▶ **DATASET ENTRIES**
══════

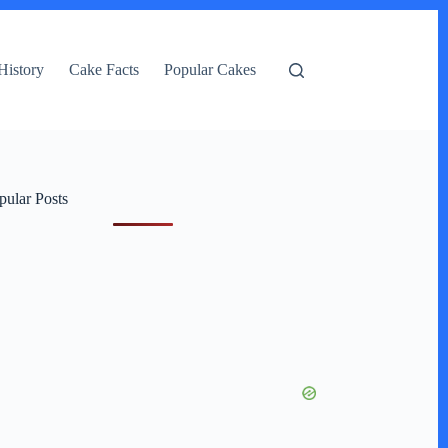
History
Cake Facts
Popular Cakes
pular Posts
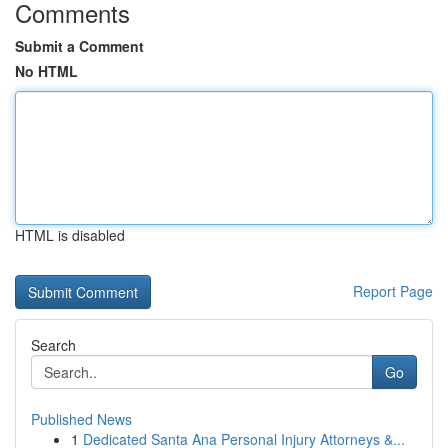
Comments
Submit a Comment
No HTML
HTML is disabled
Report Page
Search
Go
Published News
1
Dedicated Santa Ana Personal Injury Attorneys &...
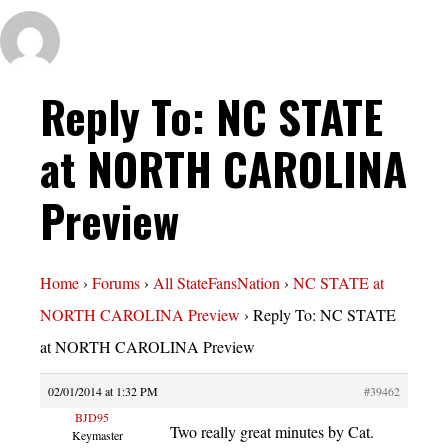
Reply To: NC STATE
at NORTH CAROLINA
Preview
Home
›
Forums
›
All StateFansNation
›
NC STATE at
NORTH CAROLINA Preview
›
Reply To: NC STATE
at NORTH CAROLINA Preview
02/01/2014 at 1:32 PM
#39462
BJD95
Two really great minutes by Cat.
Keymaster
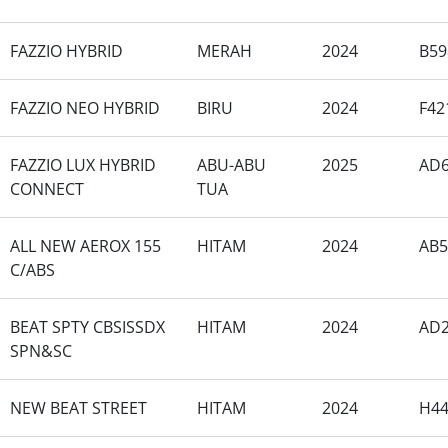
FAZZIO HYBRID
MERAH
2024
B59
FAZZIO NEO HYBRID
BIRU
2024
F42
FAZZIO LUX HYBRID
ABU-ABU
2025
AD6
CONNECT
TUA
ALL NEW AEROX 155
HITAM
2024
AB5
C/ABS
BEAT SPTY CBSISSDX
HITAM
2024
AD2
SPN&SC
NEW BEAT STREET
HITAM
2024
H4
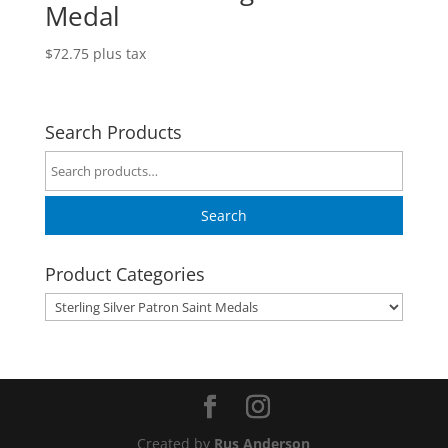
Medal
$
72.75
plus tax
Search Products
Search
for:
Search
Product Categories
Created by
Rus Anderson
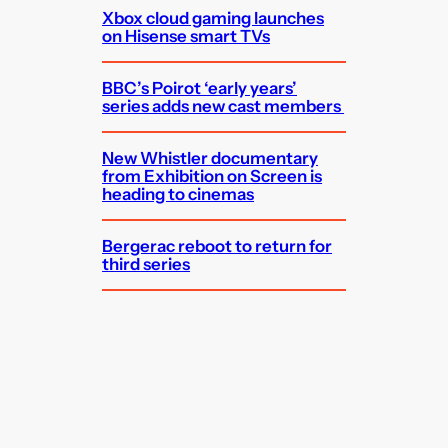
Xbox cloud gaming launches
on Hisense smart TVs
BBC’s Poirot ‘early years’
series adds new cast members
New Whistler documentary
from Exhibition on Screen is
heading to cinemas
Bergerac reboot to return for
third series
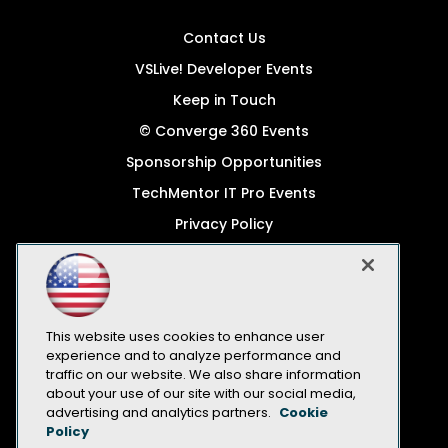
Contact Us
VSLive! Developer Events
Keep in Touch
© Converge 360 Events
Sponsorship Opportunities
TechMentor IT Pro Events
Privacy Policy
© 1105 Media, Inc.
Become a Speaker
Code of Conduct
This website uses cookies to enhance user
CA: Do Not Sell My Personal Info
experience and to analyze performance and
traffic on our website. We also share information
All Rights Reserved
about your use of our site with our social media,
advertising and analytics partners.
Cookie
Policy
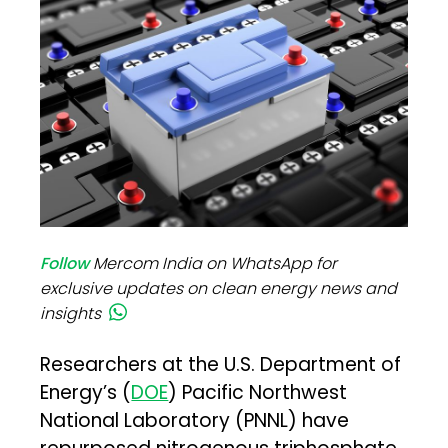
Follow
Mercom India on WhatsApp for
exclusive updates on clean energy news and
insights
Researchers at the U.S. Department of
Energy’s (
DOE
) Pacific Northwest
National Laboratory (PNNL) have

══════

▶ **WORK INSTRUCTION**
Please transcribe word for word the lines from the line with "Researchers at the U.S. Department of" to the end of the material, both ends included.

▶ **TASK RESULT**
Researchers at the U.S. Department of
Energy’s (
DOE
) Pacific Northwest
National Laboratory (PNNL) have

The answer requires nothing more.